Le marshal et son coéquipier vont rencontrer les dirigeants de l'établissement dont un mystérieux docteur allemand (Max Von Sidow), les soignants dont l'énigmatique psychiatre chef (Ben Kingsley calme et glaçant), les gardiens mais aussi certains patients suffisamment lucides pour être interrogés. Et cette affaire étrange de disparition inexplicable va faire ressurgir chez Teddy les souvenirs les plus traumatisants de son passé. Ancien GI (nous sommes en 54), il a participé à la libération du camp de Dachau en 1945. Les barbelés électrifiés tout autour de l'hôpital lui évoquent ceux des camps, la présence du docteur allemand le mène à la piste d'expérimentations médicales sur des êtres humains comme les pratiquaient les nazis. Des images insoutenables vont revenir lui marteler la tête de migraines insupportables.
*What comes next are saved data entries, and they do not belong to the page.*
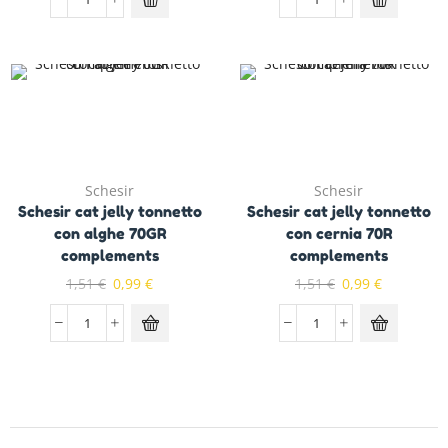
Schesir
Schesir
Schesir cat jelly tonnetto
Schesir cat jelly tonnetto
con alghe 70GR
con cernia 70R
complements
complements
1,51
€
0,99
€
1,51
€
0,99
€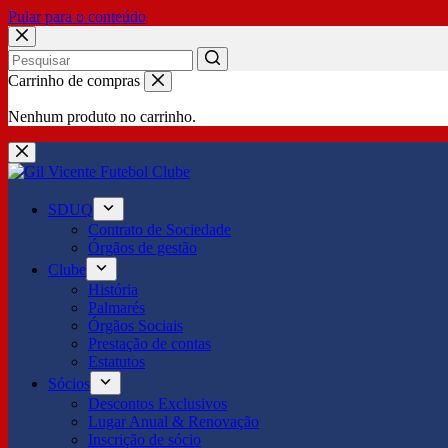
Pular para o conteúdo
No
Carrinho de compras
results
Nenhum produto no carrinho.
SDUQ
Contrato de Sociedade
Órgãos de gestão
Clube
História
Palmarés
Órgãos Sociais
Prestação de contas
Estatutos
Sócios
Descontos Exclusivos
Lugar Anual & Renovação
Inscrição de sócio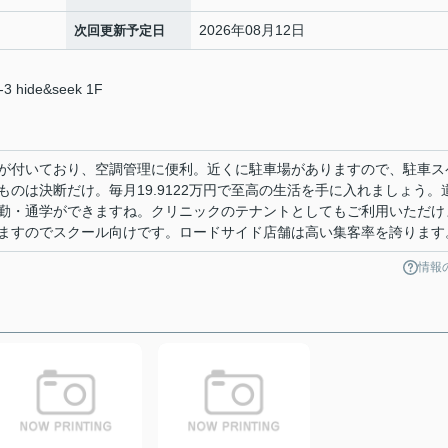
2026年08月12日
次回更新予定日
ide&seek 1F
が付いており、空調管理に便利。近くに駐車場がありますので、駐車ス
のは決断だけ。毎月19.9122万円で至高の生活を手に入れましょう。
勤・通学ができますね。クリニックのテナントとしてもご利用いただけ
ますのでスクール向けです。ロードサイド店舗は高い集客率を誇ります
情報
Le souvenir de sa femme tant aimée, morte dans un incendie, qui l'obsède et dévore ses nuits de cauchemars va encore ajouter au tumulte qui vrille son crâne et à celui qui s'abat au dehors sous forme d'incessantes trombes d'eau. Car la tempête se joue autant dans les esprits qu'au travers des éléments déchaînés.
Je n'en dirai pas davantage car le Maître Scorsese nous embarque, nous manoeuvre et nous remue jusqu'à plus soif, nous inondant d'un flot incessant d'informations, d'événements et de rebondissements jusqu'à la dernière seconde de la dernière réplique.
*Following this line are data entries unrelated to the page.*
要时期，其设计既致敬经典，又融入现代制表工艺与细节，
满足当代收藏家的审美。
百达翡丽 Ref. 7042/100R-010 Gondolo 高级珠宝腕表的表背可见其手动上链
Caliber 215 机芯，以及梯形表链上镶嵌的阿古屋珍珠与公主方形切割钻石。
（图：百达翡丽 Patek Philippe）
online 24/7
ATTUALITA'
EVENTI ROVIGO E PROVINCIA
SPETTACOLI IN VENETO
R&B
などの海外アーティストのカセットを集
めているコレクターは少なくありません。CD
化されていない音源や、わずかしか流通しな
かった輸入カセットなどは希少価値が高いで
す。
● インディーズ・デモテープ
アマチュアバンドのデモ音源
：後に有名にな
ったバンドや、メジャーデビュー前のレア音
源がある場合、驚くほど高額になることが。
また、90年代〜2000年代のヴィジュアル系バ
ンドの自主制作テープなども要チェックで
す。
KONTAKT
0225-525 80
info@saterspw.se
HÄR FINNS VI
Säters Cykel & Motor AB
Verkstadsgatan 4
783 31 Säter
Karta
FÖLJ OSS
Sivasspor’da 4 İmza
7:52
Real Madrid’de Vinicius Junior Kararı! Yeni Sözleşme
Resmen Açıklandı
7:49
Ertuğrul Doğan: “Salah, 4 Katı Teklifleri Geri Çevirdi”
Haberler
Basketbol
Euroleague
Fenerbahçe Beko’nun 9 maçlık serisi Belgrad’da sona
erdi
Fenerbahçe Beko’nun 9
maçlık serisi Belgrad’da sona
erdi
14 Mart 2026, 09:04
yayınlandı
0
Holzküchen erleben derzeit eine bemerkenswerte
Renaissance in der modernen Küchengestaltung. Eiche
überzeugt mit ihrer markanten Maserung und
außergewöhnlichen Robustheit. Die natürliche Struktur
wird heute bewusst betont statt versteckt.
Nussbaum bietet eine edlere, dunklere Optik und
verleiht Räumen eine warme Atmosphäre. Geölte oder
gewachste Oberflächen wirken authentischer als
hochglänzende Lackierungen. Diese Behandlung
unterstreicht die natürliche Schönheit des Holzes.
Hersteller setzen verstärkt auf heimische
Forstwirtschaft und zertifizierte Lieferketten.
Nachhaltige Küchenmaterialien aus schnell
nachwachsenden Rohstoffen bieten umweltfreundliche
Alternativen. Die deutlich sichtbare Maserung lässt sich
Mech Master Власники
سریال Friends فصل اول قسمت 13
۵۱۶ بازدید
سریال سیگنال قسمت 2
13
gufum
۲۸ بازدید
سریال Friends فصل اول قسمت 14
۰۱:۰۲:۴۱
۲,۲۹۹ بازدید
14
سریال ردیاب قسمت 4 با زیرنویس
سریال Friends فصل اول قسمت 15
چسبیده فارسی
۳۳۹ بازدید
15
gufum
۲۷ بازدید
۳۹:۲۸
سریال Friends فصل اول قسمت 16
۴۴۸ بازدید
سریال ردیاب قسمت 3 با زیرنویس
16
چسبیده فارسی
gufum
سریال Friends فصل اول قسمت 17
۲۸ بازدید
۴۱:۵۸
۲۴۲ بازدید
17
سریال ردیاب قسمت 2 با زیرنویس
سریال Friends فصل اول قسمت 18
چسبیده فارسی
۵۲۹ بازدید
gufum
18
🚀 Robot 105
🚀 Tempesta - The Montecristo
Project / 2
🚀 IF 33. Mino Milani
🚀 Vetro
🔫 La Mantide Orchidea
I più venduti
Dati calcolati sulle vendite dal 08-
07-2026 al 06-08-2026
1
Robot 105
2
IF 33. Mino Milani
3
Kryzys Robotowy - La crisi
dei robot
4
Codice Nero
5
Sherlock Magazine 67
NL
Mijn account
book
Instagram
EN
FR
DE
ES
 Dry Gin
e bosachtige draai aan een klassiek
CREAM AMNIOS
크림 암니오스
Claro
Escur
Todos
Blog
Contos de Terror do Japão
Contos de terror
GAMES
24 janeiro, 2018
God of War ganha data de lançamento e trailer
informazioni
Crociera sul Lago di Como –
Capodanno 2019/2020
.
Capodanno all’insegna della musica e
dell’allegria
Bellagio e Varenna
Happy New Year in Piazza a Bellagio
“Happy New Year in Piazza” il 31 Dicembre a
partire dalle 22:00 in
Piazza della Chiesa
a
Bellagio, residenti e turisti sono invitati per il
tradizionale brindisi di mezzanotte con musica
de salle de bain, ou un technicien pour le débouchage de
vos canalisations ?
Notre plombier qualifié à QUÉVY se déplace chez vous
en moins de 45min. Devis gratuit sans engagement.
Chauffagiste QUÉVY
Alors laissez-vous gagner, emporter aussi. C'est tout le mal que je vous souhaite, car ce film est un torrent qui à la fois dévaste et comble l'appétit cinéphile. C'est de la maestria à l'état pur. On en rêve, Scorsese le fait. Ce film est une merveille incontestable et si je ne devais en retenir qu'une scène, je parlerai de celle incomparable où la caméra magistrale tourne autour d'un couple enlacé et en larmes peu à peu recouverts d'une pluie de cendres jusqu'à ce que la femme en feu disparaisse, se consume, laissant l'homme à jamais inconsolable. Une scène d'amour comme on n'en voit peu. INOUBLIABLE.
Cet homme, cet acteur, ce prodige c'est Leonardo di Caprio qui souffre, s'enfièvre et s'affaiblit comme personne et comme jamais dans ce film, dans cette interprétation exemplaire qu'il porte haut, si haut, qu'on souffre, s'enfièvre et s'affaiblit avec et pour lui, jusqu'à la réplique finale. Un acteur prodigieux, remarquable dans un film exceptionnel.